== Saved data entries ==
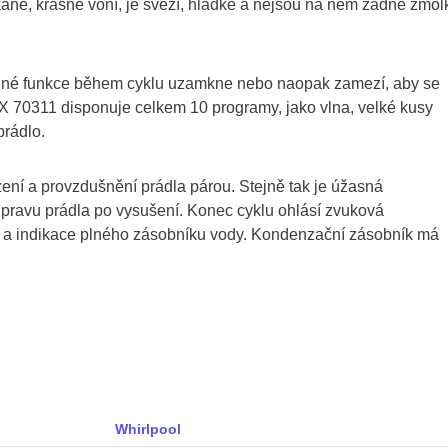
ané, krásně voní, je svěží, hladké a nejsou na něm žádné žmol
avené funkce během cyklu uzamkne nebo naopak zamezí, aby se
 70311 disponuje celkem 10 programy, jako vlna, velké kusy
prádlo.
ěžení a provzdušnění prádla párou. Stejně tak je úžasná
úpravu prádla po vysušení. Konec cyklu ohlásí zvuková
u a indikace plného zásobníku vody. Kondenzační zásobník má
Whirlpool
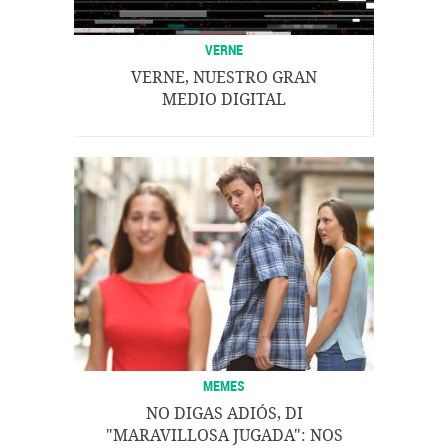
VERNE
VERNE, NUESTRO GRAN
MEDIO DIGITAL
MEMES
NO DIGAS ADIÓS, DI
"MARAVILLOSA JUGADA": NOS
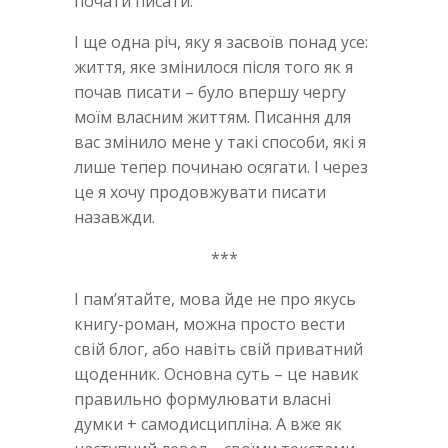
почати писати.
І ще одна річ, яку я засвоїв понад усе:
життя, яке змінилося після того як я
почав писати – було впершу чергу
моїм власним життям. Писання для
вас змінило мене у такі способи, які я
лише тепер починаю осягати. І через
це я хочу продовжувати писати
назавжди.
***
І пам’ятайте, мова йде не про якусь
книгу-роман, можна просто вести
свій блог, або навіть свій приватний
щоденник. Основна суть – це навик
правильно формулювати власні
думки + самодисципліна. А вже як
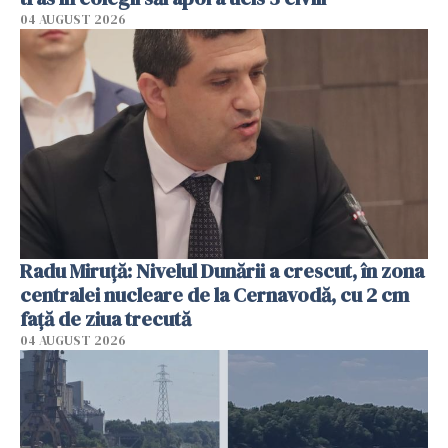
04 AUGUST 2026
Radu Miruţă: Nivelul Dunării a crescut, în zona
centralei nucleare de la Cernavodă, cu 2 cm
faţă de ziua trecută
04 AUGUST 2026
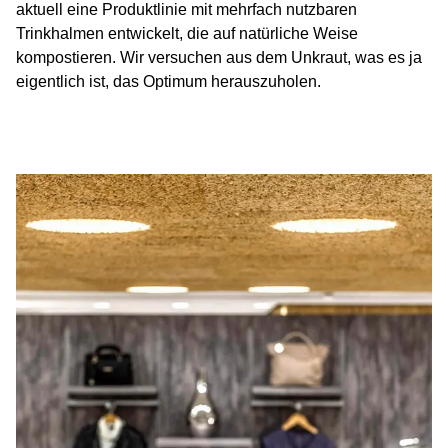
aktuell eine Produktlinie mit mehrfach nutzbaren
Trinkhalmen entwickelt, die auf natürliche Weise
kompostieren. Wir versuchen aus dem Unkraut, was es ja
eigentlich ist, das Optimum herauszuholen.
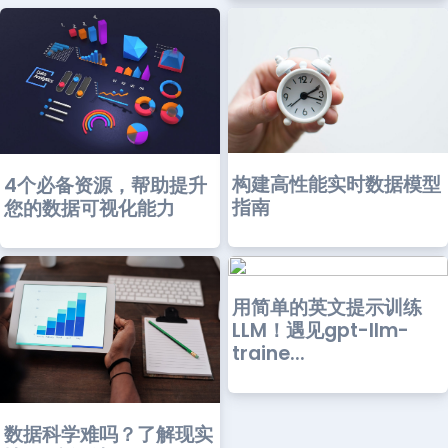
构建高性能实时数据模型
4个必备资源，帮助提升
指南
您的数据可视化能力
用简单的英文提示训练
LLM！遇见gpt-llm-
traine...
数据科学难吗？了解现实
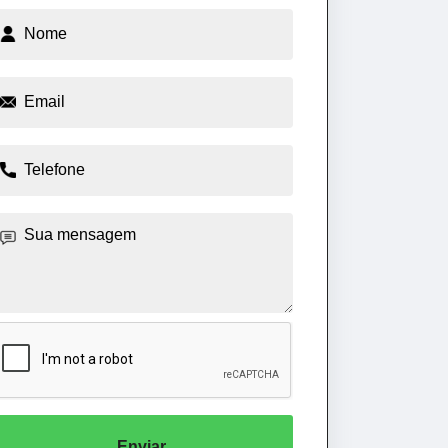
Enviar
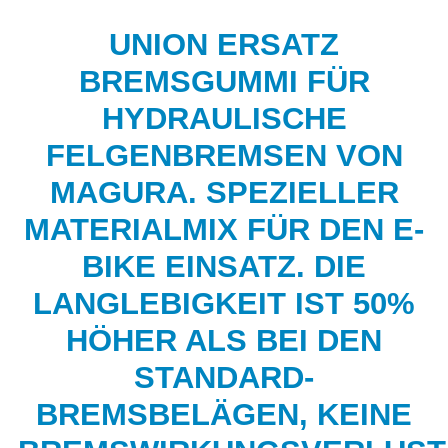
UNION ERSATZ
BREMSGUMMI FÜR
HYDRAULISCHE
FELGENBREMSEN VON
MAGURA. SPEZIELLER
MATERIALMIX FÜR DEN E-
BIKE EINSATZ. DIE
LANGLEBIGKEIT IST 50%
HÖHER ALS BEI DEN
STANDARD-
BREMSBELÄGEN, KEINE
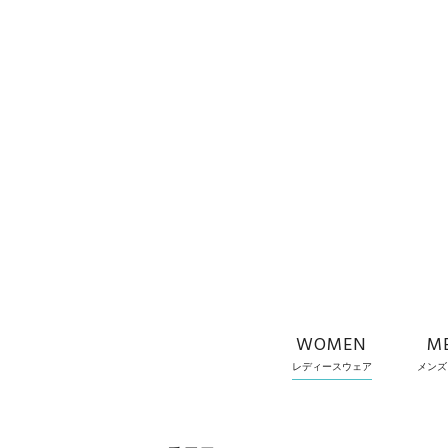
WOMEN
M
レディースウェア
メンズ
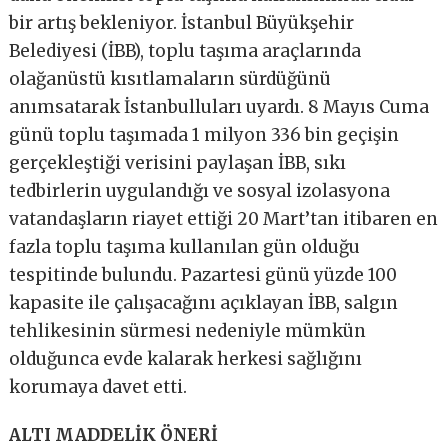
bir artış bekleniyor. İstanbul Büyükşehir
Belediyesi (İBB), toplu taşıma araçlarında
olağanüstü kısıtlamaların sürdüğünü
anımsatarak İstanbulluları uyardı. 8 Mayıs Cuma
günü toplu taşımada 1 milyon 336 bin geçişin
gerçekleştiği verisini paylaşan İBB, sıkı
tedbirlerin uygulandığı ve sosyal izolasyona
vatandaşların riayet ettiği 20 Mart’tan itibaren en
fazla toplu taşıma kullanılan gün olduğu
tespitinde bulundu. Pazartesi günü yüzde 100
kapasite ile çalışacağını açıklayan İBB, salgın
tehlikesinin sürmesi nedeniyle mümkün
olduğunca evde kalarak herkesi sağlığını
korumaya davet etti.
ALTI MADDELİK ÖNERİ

== About this exercise ==
An exact copy of the data above is required, printed without its pictures.

== Response below ==
ané, krásně voní, je svěží, hladké a nejsou na něm žádné žmol
avené funkce během cyklu uzamkne nebo naopak zamezí, aby se
 70311 disponuje celkem 10 programy, jako vlna, velké kusy
prádlo.
ěžení a provzdušnění prádla párou. Stejně tak je úžasná
úpravu prádla po vysušení. Konec cyklu ohlásí zvuková
u a indikace plného zásobníku vody. Kondenzační zásobník má
Whirlpool
VERNE
VERNE, NUESTRO GRAN
MEDIO DIGITAL
MEMES
NO DIGAS ADIÓS, DI
"MARAVILLOSA JUGADA": NOS
почати писати.
І ще одна річ, яку я засвоїв понад усе:
життя, яке змінилося після того як я
почав писати – було впершу чергу
моїм власним життям. Писання для
вас змінило мене у такі способи, які я
лише тепер починаю осягати. І через
це я хочу продовжувати писати
назавжди.
***
І пам’ятайте, мова йде не про якусь
книгу-роман, можна просто вести
свій блог, або навіть свій приватний
щоденник. Основна суть – це навик
правильно формулювати власні
думки + самодисципліна. А вже як
04 AUGUST 2026
Radu Miruţă: Nivelul Dunării a crescut, în zona
centralei nucleare de la Cernavodă, cu 2 cm
faţă de ziua trecută
04 AUGUST 2026
aktuell eine Produktlinie mit mehrfach nutzbaren
Trinkhalmen entwickelt, die auf natürliche Weise
kompostieren. Wir versuchen aus dem Unkraut, was es ja
eigentlich ist, das Optimum herauszuholen.
构建高性能实时数据模型
4个必备资源，帮助提升
指南
您的数据可视化能力
用简单的英文提示训练
LLM！遇见gpt-llm-
traine...
数据科学难吗？了解现实
Enviar
UNION ERSATZ
BREMSGUMMI FÜR
HYDRAULISCHE
FELGENBREMSEN VON
MAGURA. SPEZIELLER
MATERIALMIX FÜR DEN E-
BIKE EINSATZ. DIE
LANGLEBIGKEIT IST 50%
HÖHER ALS BEI DEN
STANDARD-
BREMSBELÄGEN, KEINE
WOMEN
M
レディースウェア
メンズ
bir artış bekleniyor. İstanbul Büyükşehir
Belediyesi (İBB), toplu taşıma araçlarında
olağanüstü kısıtlamaların sürdüğünü
anımsatarak İstanbulluları uyardı. 8 Mayıs Cuma
günü toplu taşımada 1 milyon 336 bin geçişin
gerçekleştiği verisini paylaşan İBB, sıkı
tedbirlerin uygulandığı ve sosyal izolasyona
vatandaşların riayet ettiği 20 Mart’tan itibaren en
fazla toplu taşıma kullanılan gün olduğu
tespitinde bulundu. Pazartesi günü yüzde 100
kapasite ile çalışacağını açıklayan İBB, salgın
tehlikesinin sürmesi nedeniyle mümkün
olduğunca evde kalarak herkesi sağlığını
korumaya davet etti.
ALTI MADDELİK ÖNERİ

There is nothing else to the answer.